To evaluate the agent's performance, follow these steps:

  1. Run the agent a task.
  2. Execute the CLI to calculate the evaluation metrics.
  3. Review the evaluation report to assess the agent's final score.

Installation

  1. Install the evaluation library using docker:
docker pull ghcr.io/algorithmicresearchgroup/ml-research-agent-evals:latest

The tool requires the following arguments:

  • model_args (required): Path to the model
  • task (required): Task to perform
  • bits (optional): True if the model is quantized with bitsandbytes
  • use_ort (optional): True if the model is quantized with ORT
  • quantized (optional): True if the model is quantized

Example

# Pull the latest image
docker pull ghcr.io/algorithmicresearchgroup/ml-research-agent-evals:latest

# Run the task
docker run -it ghcr.io/algorithmicresearchgroup/ml-research-agent-evals:latest --model_args /path/to/your/model --task llm_efficiency

The results of the evaluation will be saved in the results directory. The evaluation report will be saved in the results directory as a .json file. Running the task will also print the evaluation report to the console, e.g.:

┏━━━━━━━━━━━━━━━━━━━━━━━━━━┳━━━━━━━━━━━━━━━━━━━━━━━━━━━━━━━━━━━━━━━━━━━━━━━━━━━━━━━━━━━━━━━━━━━━━━━━━━━━━━━━━━━━━━━━━━━━━━━━━━━━━━━━┓
┃ Metric                   ┃ Value                                                                                                  ┃
┡━━━━━━━━━━━━━━━━━━━━━━━━━━╇━━━━━━━━━━━━━━━━━━━━━━━━━━━━━━━━━━━━━━━━━━━━━━━━━━━━━━━━━━━━━━━━━━━━━━━━━━━━━━━━━━━━━━━━━━━━━━━━━━━━━━━━┩
│ Total Parameters         │ 124,439,808                                                                                            │
│ Non-Trainable Parameters │ 0                                                                                                      │
│ Trainable Parameters     │ 124,439,808                                                                                            │
│ MMLU Score               │ {'mmlu': {'accuracy': 0.2578947368421053, 'stderr': 0.01842801316560085}, 'mmlu_humanities':           │
│                          │ {'accuracy': 0.25384615384615383, 'stderr': 0.039139326980701925}, 'mmlu_other': {'accuracy':          │
│                          │ 0.24615384615384617, 'stderr': 0.03768445758127967}, 'mmlu_social_sciences': {'accuracy':              │
│                          │ 0.2916666666666667, 'stderr': 0.04166666666666667}, 'mmlu_stem': {'accuracy': 0.24736842105263157,     │
│                          │ 'stderr': 0.03133433526226623}}                                                                        │
└──────────────────────────┴────────────────────────────────────────────────────────────────────────────────────────────────────────┘

The evaluation report will be saved in the results directory as a .json file.

Development

We welcome contributions to the agent-eval tool!

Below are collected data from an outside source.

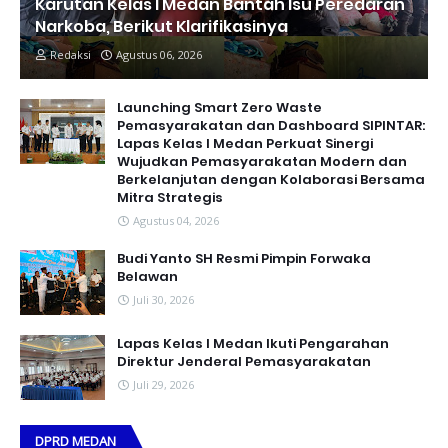
Karutan Kelas I Medan Bantah Isu Peredaran
Narkoba, Berikut Klarifikasinya
Redaksi
Agustus 06, 2026
Launching Smart Zero Waste
Pemasyarakatan dan Dashboard SIPINTAR:
Lapas Kelas I Medan Perkuat Sinergi
Wujudkan Pemasyarakatan Modern dan
Berkelanjutan dengan Kolaborasi Bersama
Mitra Strategis
Agustus 04, 2026
Budi Yanto SH Resmi Pimpin Forwaka
Belawan
Juli 30, 2026
Lapas Kelas I Medan Ikuti Pengarahan
Direktur Jenderal Pemasyarakatan
Juli 29, 2026
DPRD MEDAN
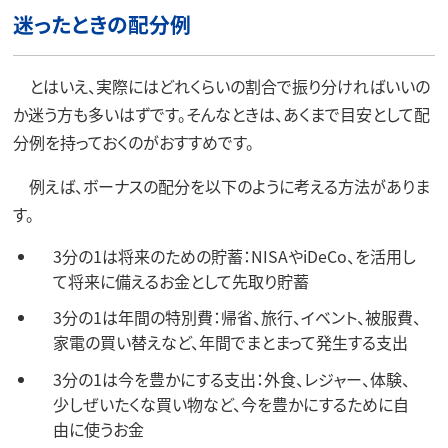
迷ったときの配分例
とはいえ、実際にはどれくらいの割合で振り分ければいいの
か迷う方も多いはずです。そんなときは、あくまで目安として配
分例を持っておくのがおすすめです。
例えば、ボーナスの配分を以下のように考える方法がありま
す。
3分の1は将来のための貯蓄：NISAやiDeCo、を活用し
て将来に備えるお金として先取り貯蓄
3分の1は年間の特別費：帰省、旅行、イベント、被服費、
家電の買い替えなど、年間でまとまって発生する支出
3分の1は今を豊かにする支出：外食、レジャー、体験、
少しぜいたくな買い物など、今を豊かにするために自
由に使うお金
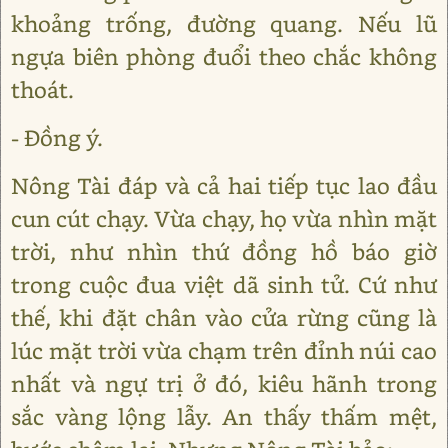
khoảng trống, đường quang. Nếu lũ
ngựa biên phòng đuổi theo chắc không
thoát.
- Đồng ý.
Nông Tài đáp và cả hai tiếp tục lao đầu
cun cút chạy. Vừa chạy, họ vừa nhìn mặt
trời, như nhìn thứ đồng hồ báo giờ
trong cuộc đua việt dã sinh tử. Cứ như
thế, khi đặt chân vào cửa rừng cũng là
lúc mặt trời vừa chạm trên đỉnh núi cao
nhất và ngự trị ở đó, kiêu hãnh trong
sắc vàng lộng lẫy. An thấy thấm mệt,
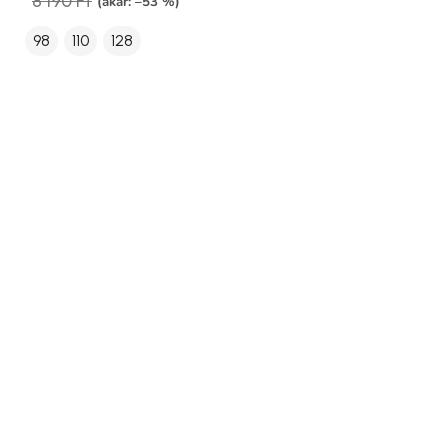
8 190 Ft
(akár: –53 %)
98
110
128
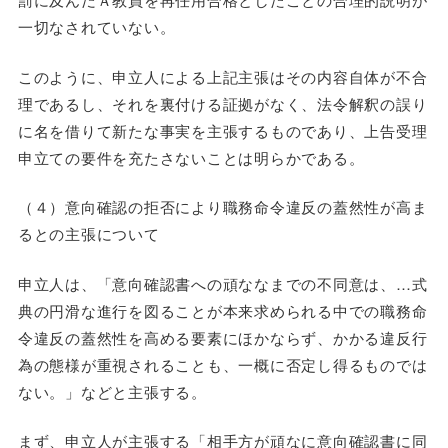
一切なされていない。
このように、申立人による上記主張はその内容自体が不合
理であるし、それを裏付ける証拠がなく、法令解釈の誤り
に名を借りて新たな事実を主張するものであり、上告受理
申立ての要件を充たさないことは明らかである。
（４）意向確認の拒否により職務命令違反の蓋然性が高ま
るとの主張について
申立人は、「意向確認書への頑ななまでの不同意は、…式
典の円滑な進行を図ることが本来求められる中での職務命
令違反の蓋然性を高める要素にほかならず、かかる違反行
為の態様が重視されることも、一概に否定し得るものでは
ない。」などと主張する。
まず、申立人が主張する「相手方が頑なに意向確認書に同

To contribute to this tool, first checkout the code. Then create a new virtual environment:

cd agent-eval
python -m venv venv
source venv/bin/activate
Now install the dependencies and test dependencies:

pip install -e '.[test]'

Finally, create a new branch and start coding! We welcome pull requests with new features, bug fixes, and improvements to the tool.